Looking back on nine decades, President Dallin H. Oaks recalls his youth, education, career and service in the Church of Jesus Christ


President Dallin H. Oaks will celebrate a landmark birthday on Aug. 12. Born in 1932 to Stella and Lloyd E. Oaks, the first counselor in the First Presidency of The Church of Jesus Christ of Latter-day Saints will turn 90.

President Oaks married June Dixon in 1952; they are the parents of six children. She died from cancer on July 21, 1998. In August 2000, President Oaks married Kristen McMain — who has been by his side for 22 years.

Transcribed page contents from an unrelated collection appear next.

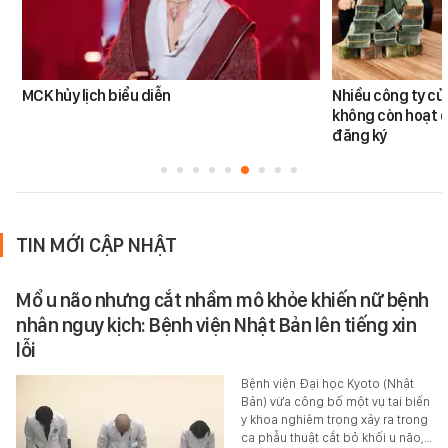
MCK hủy lịch biểu diễn
Nhiều công ty c
không còn hoạt đ
đăng ký
TIN MỚI CẬP NHẬT
Mổ u não nhưng cắt nhầm mô khỏe khiến nữ bệnh
nhân nguy kịch: Bệnh viện Nhật Bản lên tiếng xin
lỗi
Bệnh viện Đại học Kyoto (Nhật
Bản) vừa công bố một vụ tai biến
y khoa nghiêm trọng xảy ra trong
ca phẫu thuật cắt bỏ khối u não,…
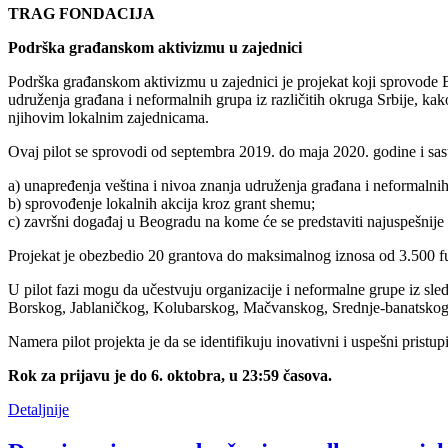
TRAG FONDACIJA
Podrška građanskom aktivizmu u zajednici
Podrška građanskom aktivizmu u zajednici je projekat koji sprovode B
udruženja građana i neformalnih grupa iz različitih okruga Srbije, kak
njihovim lokalnim zajednicama.
Ovaj pilot se sprovodi od septembra 2019. do maja 2020. godine i sasto
a) unapređenja veština i nivoa znanja udruženja građana i neformalnih
b) sprovođenje lokalnih akcija kroz grant shemu;
c) završni događaj u Beogradu na kome će se predstaviti najuspešnije i
Projekat je obezbedio 20 grantova do maksimalnog iznosa od 3.500 funti 
U pilot fazi mogu da učestvuju organizacije i neformalne grupe iz sle
Borskog, Jablaničkog, Kolubarskog, Mačvanskog, Srednje-banatskog, 
Namera pilot projekta je da se identifikuju inovativni i uspešni pristu
Rok za prijavu je do 6. oktobra, u 23:59 časova.
Detaljnije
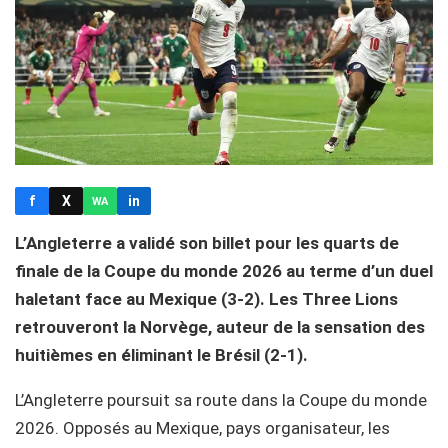
f
X
in
WA
L’Angleterre a validé son billet pour les quarts de
finale de la Coupe du monde 2026 au terme d’un duel
haletant face au Mexique (3-2). Les Three Lions
retrouveront la Norvège, auteur de la sensation des
huitièmes en éliminant le Brésil (2-1).
L’Angleterre poursuit sa route dans la Coupe du monde
2026. Opposés au Mexique, pays organisateur, les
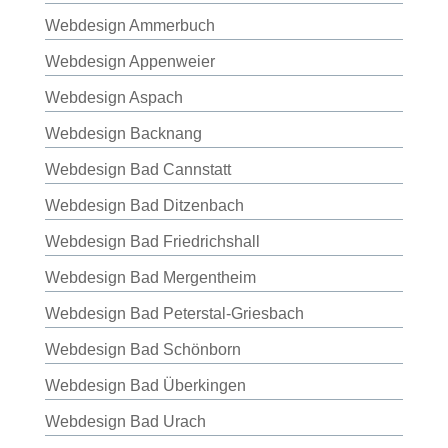
Webdesign Ammerbuch
Webdesign Appenweier
Webdesign Aspach
Webdesign Backnang
Webdesign Bad Cannstatt
Webdesign Bad Ditzenbach
Webdesign Bad Friedrichshall
Webdesign Bad Mergentheim
Webdesign Bad Peterstal-Griesbach
Webdesign Bad Schönborn
Webdesign Bad Überkingen
Webdesign Bad Urach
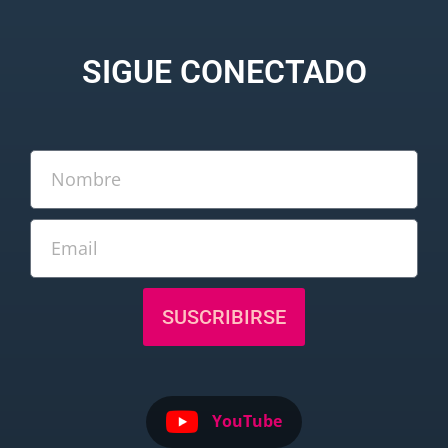
SIGUE CONECTADO
SUSCRIBIRSE
YouTube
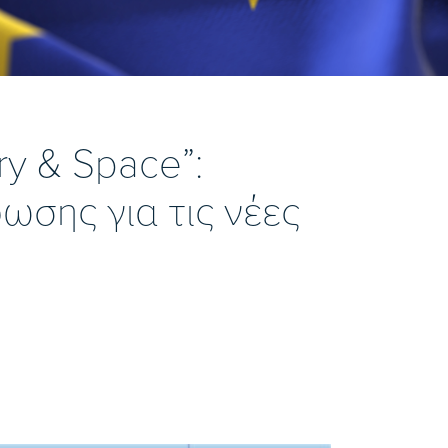
ry & Space”:
σης για τις νέες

A graduate of Brigham Young University and the University of Chicago Law School, President Oaks served as an attorney, a law professor, BYU president, and as a justice of the Utah Supreme Court. On April 7, 1984, he was sustained as a member of the Quorum of the Twelve Apostles. He has served as a counselor to President Russell M. Nelson in the First Presidency since January 2018.

During an interview held in honor of his birthday, President Oaks shared some of the lessons he has learned through nine decades of life:

Mortality has speed bumps. At the age of 7, President Oaks lost his father unexpectedly. Faced with gaining an education and supporting her family, his mother suffered an emotional breakdown, requiring his grandparents to step in and help with the family. “Whether you consider your own experiences, or those of your family, or those around you, or those you read about, life is full of a lot of difficulties,” said President Oaks.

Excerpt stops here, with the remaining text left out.